News have the terrifying information that the stunningly lethal deathcap dinner was cooked in a commercial kitchen here in Canberra:
HEALTH authorities in Canberra say the meal which contained death cap mushrooms that killed two people was prepared in a commercial kitchen.
The ACT Health Directorate says the food was for a private meal and no food containing the poisonous mushrooms was given to any member of the public.
In a statement, the authority said the premises in Canberra have been inspected and there is no risk of exposure to the public.
This being ACT Health we are, of course, not trusted with the information as to which kitchen was involved.
Friends will tell you I’ve never been keen on mushrooms (indeed have been accused of not being a funghi *boom tish*), but I’d be wary of the straw mushrooms from Canberra’s more “authentic” Chinese restaurants myself in future.

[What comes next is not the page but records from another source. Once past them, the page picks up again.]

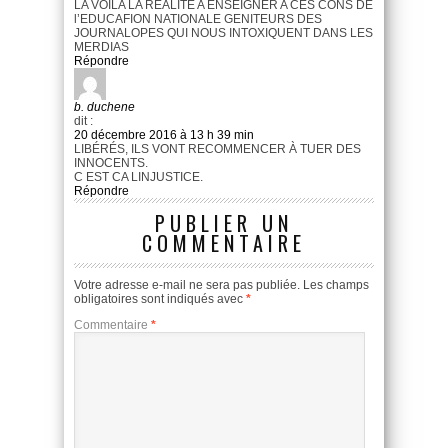
LA VOILA LA REALITE A ENSEIGNER A CES CONS DE
l’EDUCAFION NATIONALE GENITEURS DES
JOURNALOPES QUI NOUS INTOXIQUENT DANS LES
MERDIAS
Répondre
b. duchene
dit :
20 décembre 2016 à 13 h 39 min
LIBÉRÉS, ILS VONT RECOMMENCER À TUER DES
INNOCENTS.
C EST CA LINJUSTICE.
Répondre
PUBLIER UN
COMMENTAIRE
Votre adresse e-mail ne sera pas publiée.
Les champs
obligatoires sont indiqués avec
*
Commentaire
*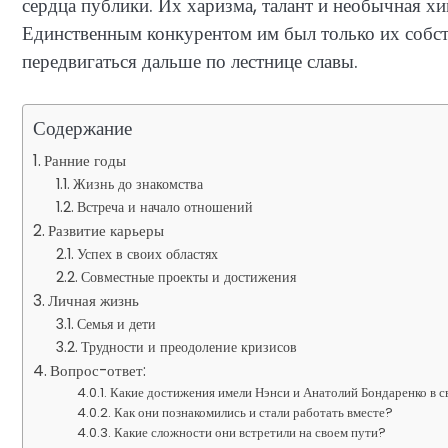
сердца публики. Их харизма, талант и необычная х
Единственным конкурентом им был только их собст
передвигаться дальше по лестнице славы.
Содержание
Ранние годы
Жизнь до знакомства
Встреча и начало отношений
Развитие карьеры
Успех в своих областях
Совместные проекты и достижения
Личная жизнь
Семья и дети
Трудности и преодоление кризисов
Вопрос-ответ:
Какие достижения имели Нэнси и Анатолий Бондаренко в с
Как они познакомились и стали работать вместе?
Какие сложности они встретили на своем пути?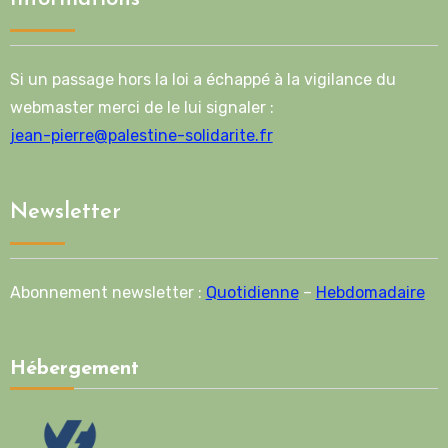
Si un passage hors la loi a échappé à la vigilance du
webmaster merci de le lui signaler :
jean-pierre@palestine-solidarite.fr
Newsletter
Abonnement newsletter :
Quotidienne
–
Hebdomadaire
Hébergement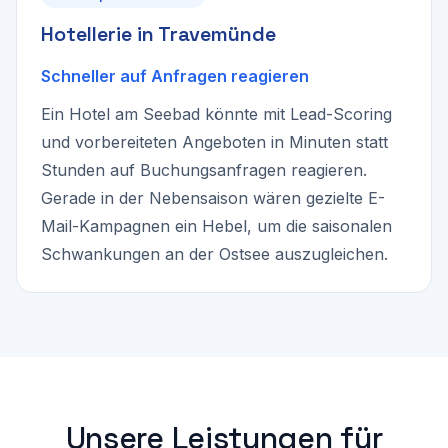
Hotellerie in Travemünde
Schneller auf Anfragen reagieren
Ein Hotel am Seebad könnte mit Lead-Scoring
und vorbereiteten Angeboten in Minuten statt
Stunden auf Buchungsanfragen reagieren.
Gerade in der Nebensaison wären gezielte E-
Mail-Kampagnen ein Hebel, um die saisonalen
Schwankungen an der Ostsee auszugleichen.
Unsere Leistungen für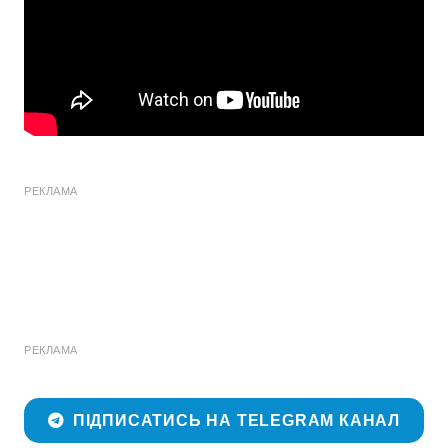
РЕКЛАМА
РЕКЛАМА
ПІДПИСАТИСЬ НА TELEGRAM КАНАЛ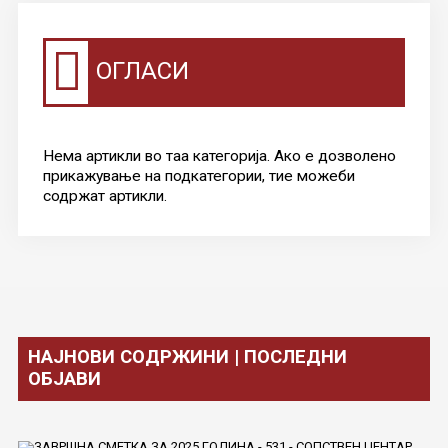
КОНТАКТ
ОГЛАСИ
Нема артикли во таа категорија. Ако е дозволено
прикажување на подкатегории, тие можеби
содржат артикли.
НАЈНОВИ СОДРЖИНИ | ПОСЛЕДНИ
ОБЈАВИ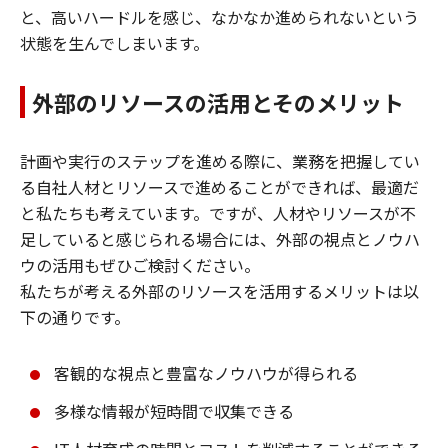
と、高いハードルを感じ、なかなか進められないという
状態を生んでしまいます。
外部のリソースの活用とそのメリット
計画や実行のステップを進める際に、業務を把握してい
る自社人材とリソースで進めることができれば、最適だ
と私たちも考えています。ですが、人材やリソースが不
足していると感じられる場合には、外部の視点とノウハ
ウの活用もぜひご検討ください。
私たちが考える外部のリソースを活用するメリットは以
下の通りです。
客観的な視点と豊富なノウハウが得られる
多様な情報が短時間で収集できる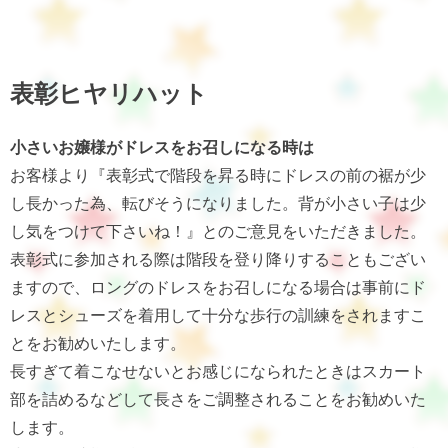
表彰ヒヤリハット
小さいお嬢様がドレスをお召しになる時は
お客様より『表彰式で階段を昇る時にドレスの前の裾が少
し長かった為、転びそうになりました。背が小さい子は少
し気をつけて下さいね！』とのご意見をいただきました。
表彰式に参加される際は階段を登り降りすることもござい
ますので、ロングのドレスをお召しになる場合は事前にド
レスとシューズを着用して十分な歩行の訓練をされますこ
とをお勧めいたします。
長すぎて着こなせないとお感じになられたときはスカート
部を詰めるなどして長さをご調整されることをお勧めいた
します。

UPDATE: The Australian reports that it appears to have been the Chinese Bistro at the Harmonie Club.
LUI Jun was a hardworking 38-year-old Chinese chef who made a fatal error of mistaking the toxic “death cap” mushrooms for a common edible variety used in Chinese cooking.
For a year Mr Lui had worked at the Chinese bistro at Narrabundah’s Harmonie German Club, serving food to Canberra’s Chinese community and others who regularly attended the inner-south restaurant for his cooking.
Each week he would send his pay cheque back to his wife, 11-year-old daughter and a seven-year-old son he supported in China’s Hunan Province.
It was at this bistro where he met the other victim of the accidental New Year’s Eve poisoning — Tsou Hsiang, 52, who had also left family behind in China to work in Canberra as a casual kitchen hand.